Multicomputer or parallel computer systems have been retarded in their use and application by limitations in systems for interconnecting and exchanging messages between the processors and the memories connected to the nodes of such systems. Interconnection networks have been very costly. It has been estimated that at least half the cost of a parallel computer system is in the area of interconnection. Parallel computer systems which have been available do not utilize more than a small number of computers due to the inability to efficiently communicate messages via their interconnection network.
In order to avoid message collisions during routing of multiple messages concurrently, conventional switching systems have buffers in each network node in which queues of messages awaiting transmission are stored. Flow control mechanisms are used in the network nodes to inform neighboring nodes of overflow conditions. Such systems then develop congestion in areas of the network, known as "hot spots" which can propagate through the network causing bottle neck and even deadlock in which message flow ceases because critical message queues are filled. When a bottleneck appears, the delay time in which a message remains in the network without reaching its destination can increase without bounds.

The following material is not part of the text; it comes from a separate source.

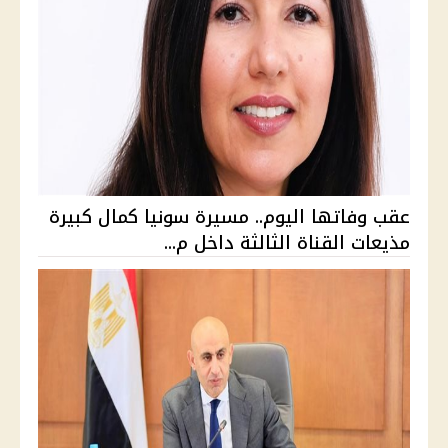
عقب وفاتها اليوم.. مسيرة سونيا كمال كبيرة
مذيعات القناة الثالثة داخل م...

Techniques for message switching where the message is transmitted from node to node in its entirety and circuit switching in which a message header is sent from the source node to establish a fixed path to the destination node which is held between the source and destination nodes for as long as communication is taking place between the two nodes, have heretofore given rise to bottlenecks and deadlocks. Attempts to avoid bottlenecks and deadlocks have been based upon sorting of buffer space. See, P. Merlin and P.J. Schweitzer, "Deadlock Avoidance in Store and Forward Networks--I: Stored-And Forward", IEEE Transactions on Communications, COM 28-3 1988, pp. 345-354. A strategy in which acyclic message paths are used has been proposed as another way of avoiding deadlocks. See, W.J. Dally and C.L. Seitz, "Deadlock Free Message Routing in Multiprocessor Interconnection Networks", IEEE Transactions on Computers, C36-5, May 1987, pp. 547-553. Such routing techniques are basically static, rather than dynamic since the route is determined at the initiation point (the source node).